The only thing better than reading a book by a funny person is listening to the funny person read their book to you. I admit that was mostly familiar with her work only via the Tina Fey pipeline. Now, after reading Yes Please, I would definitely consider myself an Amy Poehler fan. And yes, Parks and Recreation has been added to my TV queue.
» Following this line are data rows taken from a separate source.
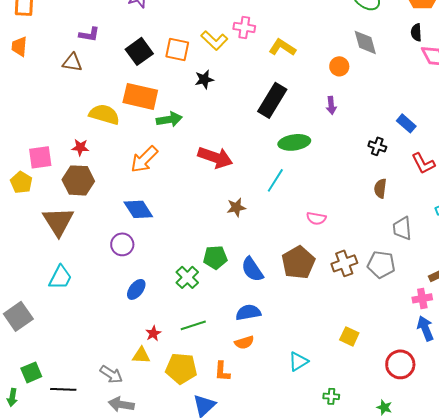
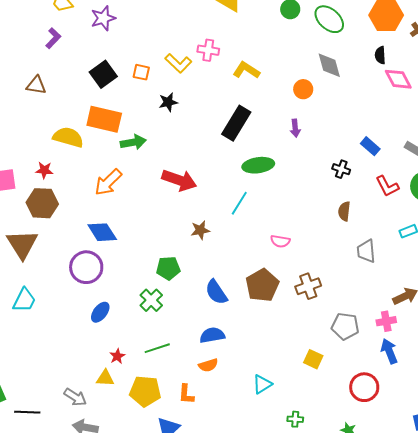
purple L-shape: (89, 34) -> (53, 38), moved, turned -55
orange square: (177, 49) -> (141, 72), size x0.7
purple circle: (122, 244) -> (86, 267), size x1.4
green pentagon: (215, 257) -> (168, 268), moved
gray pentagon: (381, 264) -> (345, 326), moved

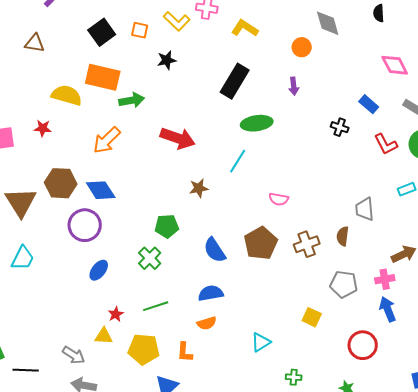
pink diamond: (398, 79) -> (395, 65), moved
brown hexagon: (42, 203) -> (61, 183), moved
brown semicircle: (344, 211) -> (343, 236), moved

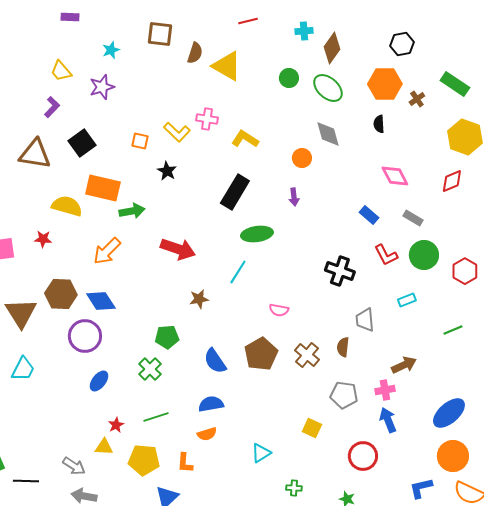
black square: (102, 32) -> (82, 143), moved
brown triangle: (35, 43) -> (35, 154), size x1.6
black star: (167, 60) -> (167, 171), turned -30
black cross: (340, 127) -> (340, 271), moved, size x1.6
brown cross: (307, 244) -> (307, 355), turned -30

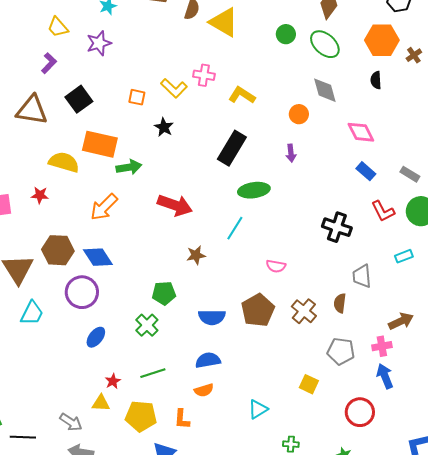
pink diamond: (395, 176) -> (361, 132), moved
blue semicircle: (215, 361) -> (212, 317), turned -56
cyan trapezoid: (23, 369) -> (32, 313), moved

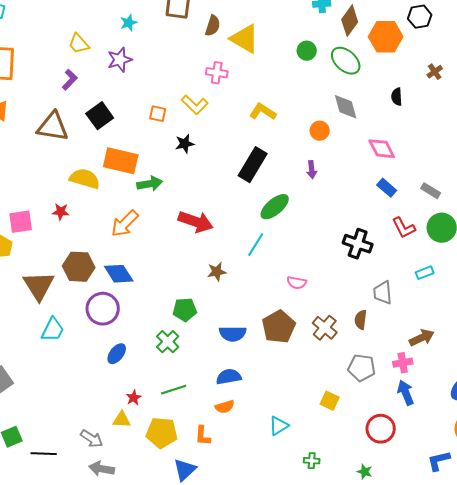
orange hexagon: (382, 40) -> (386, 37), moved
pink cross: (204, 75) -> (217, 73), moved
black star: (164, 127) -> (185, 144), turned 30
green ellipse: (254, 190) -> (275, 207), turned -32

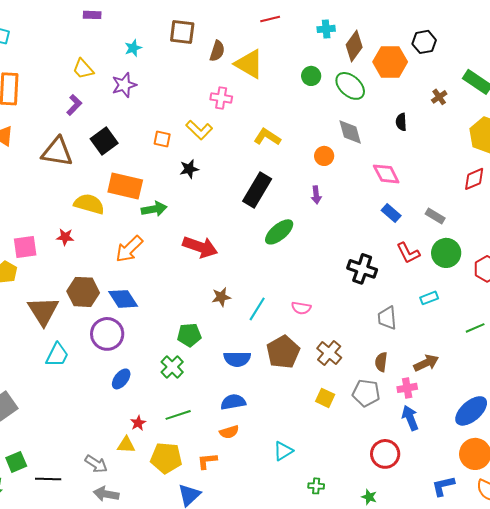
cyan line: (256, 245) -> (257, 309), moved
brown semicircle: (361, 320) -> (381, 362), moved
yellow square: (330, 401) -> (325, 398), moved
orange L-shape: (203, 436) -> (207, 461), turned 80

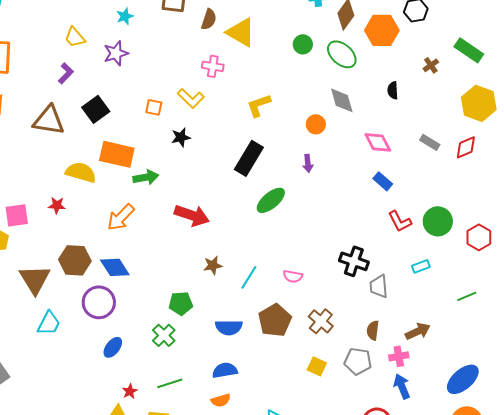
yellow L-shape: (267, 137) -> (259, 105), turned -52
gray rectangle: (435, 216) -> (430, 142), moved
black cross: (362, 269) -> (354, 261), moved

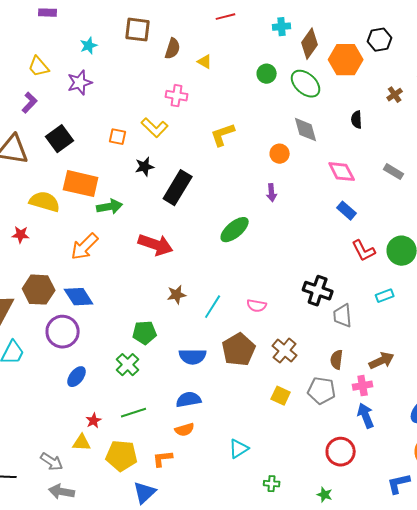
yellow triangle: (241, 32) -> (205, 62), size x0.5
black rectangle: (249, 158) -> (178, 188), moved

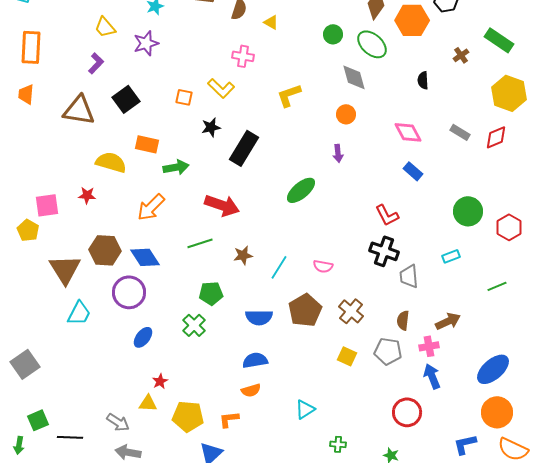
gray diamond: (306, 130) -> (354, 77), moved
orange rectangle: (81, 184) -> (147, 144), size x0.7
red L-shape: (364, 251) -> (387, 215), moved
green line: (134, 413) -> (200, 243), moved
The book’s content follows the same structure as most books written by comedians: stories of her childhood, how she got into comedy and the long road to “making it big”, fun stories from SNL, Parks and Rec, and the Golden Globes, as well as some personal insights into her recent divorce and raising her two boys. She brings on a slew of guests including her parents, Kathleen Turner, Seth Meyers (who actually wrote one chapter of the book), David Shur, Carol Burnett, and Sir Patrick Stewart. It’s my understanding that the hardcopy of the book includes many pictures, however, I really enjoyed listening to all the guest narrators. I also think she did an incredible job reading her book. The book isn’t as “Ha-Ha” funny as one might expect from a comedian of her caliber. I would actually consider this to be more about a journey in discovering the secrets of life, with comedic relief bits thrown in.
What I was most struck by was her honesty throughout. What makes me believe that this book is a true representation of who she is in real life is that I can’t tout some superficial statement of “Oh wow, I feel like I know her, I know her struggles.” I got the impression that she told stories not to self-aggrandize nor to satisfy society’s gross curiosity about the lives of the rich and famous, but rather to satisfy her own desire or need to share. I really respect her for that. Don’t get me wrong, I still totally want to be her friend now, but I respect that the purpose of this book wasn’t to fish for new fans (even though it did rope me in).
It’s a great book. Amy Poehler fan or no, Yes Please would be a solid addition to your reading list!